The Art and Soul of the Matter
David Oddie, actor, educator, founder at ARROW Programme and INDRA Congress (Reconciliation through Art), UK
Workshop 2,5 hours
Part of the 2018 ATHENS GREECE INTERNATIONAL THEATRE/DRAMA & EDUCATION CONFERENCE
organised by the Hellenic Theatre/Drama & Education Network (TENet-Gr)
The story of Ahmed Khatib: In November 2005 twelve- year old Ahmed Khatib was playing in the narrow streets of Jenin refugee camp, the West Bank, where he lived. He was shot by Israeli soldiers whilst on a raid into the camp and died later in Haifa hospital. Despite their profound grief, his parents, Ismail and Abla, agreed to donate Ahmed’s key body organs for life saving surgery, without prejudice. Four Jewish and two Muslim families benefitted. Two years later Ismail set out on a journey to meet the recipients of this extraordinary gesture. This culminated in a profoundly moving meeting with the father of one of the beneficiaries, who had originally expressed his unease about receiving help from an Arab family. The workshop uses the concept of ‘the past that lies before us’, as developed by John Paul Lederach in his book, The Moral Imagination, to explore issues and implications arising. John Paul Lederach defines the Moral Imagination as the capacity to imagine and generate creative and constructive initiatives from within a setting of violence that transcend that violence and sow the seeds of breaking the patterns that sustain it.

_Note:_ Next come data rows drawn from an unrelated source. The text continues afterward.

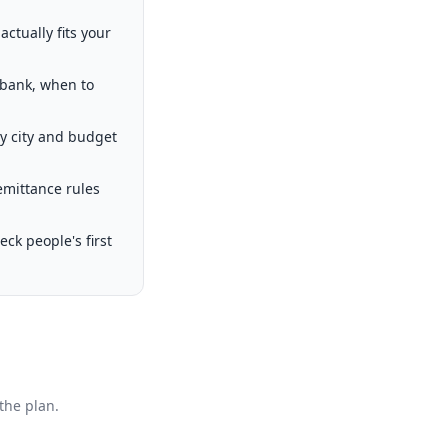
ctually fits your
 bank, when to
by city and budget
emittance rules
k people's first
the plan.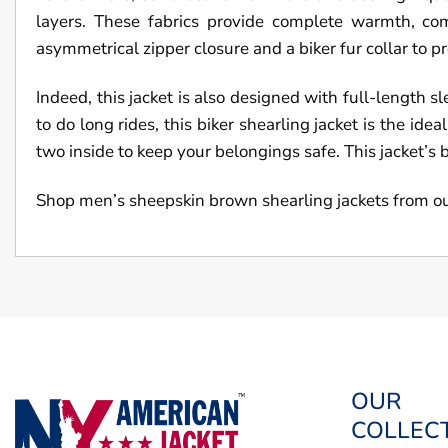
layers. These fabrics provide complete warmth, co
asymmetrical zipper closure and a biker fur collar to 
Indeed, this jacket is also designed with full-length s
to do long rides, this biker shearling jacket is the id
two inside to keep your belongings safe. This jacket’s 
Shop men’s sheepskin brown shearling jackets from o
OUR
COLLEC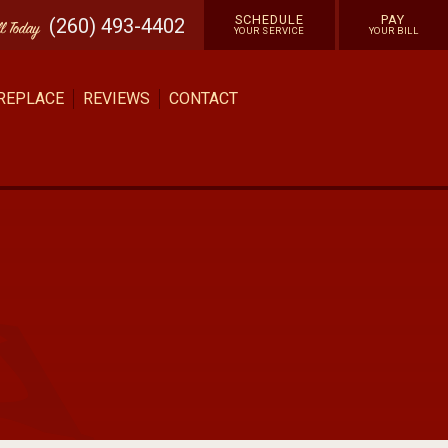
SCHEDULE
PAY
(260) 493-4402
ll
Today
YOUR SERVICE
YOUR BILL
 REPLACE
REVIEWS
CONTACT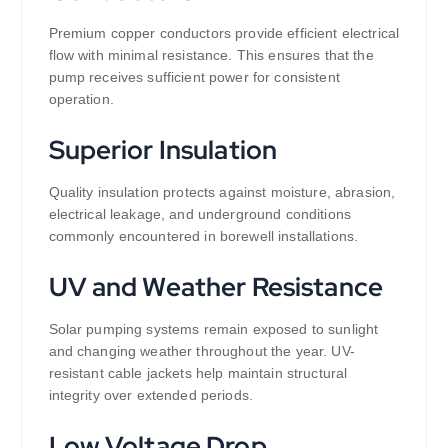
Premium copper conductors provide efficient electrical
flow with minimal resistance. This ensures that the
pump receives sufficient power for consistent
operation.
Superior Insulation
Quality insulation protects against moisture, abrasion,
electrical leakage, and underground conditions
commonly encountered in borewell installations.
UV and Weather Resistance
Solar pumping systems remain exposed to sunlight
and changing weather throughout the year. UV-
resistant cable jackets help maintain structural
integrity over extended periods.
Low Voltage Drop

In that book he also describes how he, as an experienced mediator, increasingly found a way forward through seemingly intractable conflicts when he found himself ‘thinking like an artist.’ The workshop is addressed to students of the arts, conflict, the humanities or community participants and audiences.

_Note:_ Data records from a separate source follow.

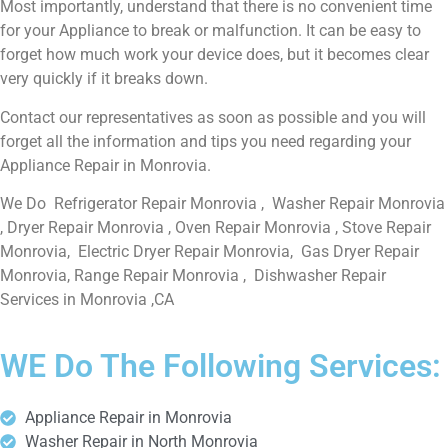
Most importantly, understand that there is no convenient time
for your Appliance to break or malfunction. It can be easy to
forget how much work your device does, but it becomes clear
very quickly if it breaks down.
Contact our representatives as soon as possible and you will
forget all the information and tips you need regarding your
Appliance Repair in Monrovia.
We Do Refrigerator Repair Monrovia , Washer Repair Monrovia
, Dryer Repair Monrovia , Oven Repair Monrovia , Stove Repair
Monrovia, Electric Dryer Repair Monrovia, Gas Dryer Repair
Monrovia, Range Repair Monrovia , Dishwasher Repair
Services in Monrovia ,CA
WE Do The Following Services:
Appliance Repair in Monrovia
Washer Repair in North Monrovia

David Oddie after working as a teacher and actor David founded what is the current Plymouth Barbican Theatre Company. In 1999 he was invited by the now University of St Mark and St John, Plymouth to write and teach a BA programme for drama in the Community and in 2004 he established the ARROW programme, (Art: a Resource for Reconciliation Over the world). In 2006 David became a National Teaching Fellow of the British Higher Education Academy. In 2010 David left UCP Marjon to set up an independent social enterprise company, the Indra Congress. Indra Congress is a global network of young people, artists and others who share a commitment to developing the arts as a unique resource for working with young people and their communities in settings and situations of conflict. David has been working in collaboration with Al Harah Theatre in Palestine, ARROWSA in South Africa Durban, Study Hall Foundation in India and other partners over the past 14 years.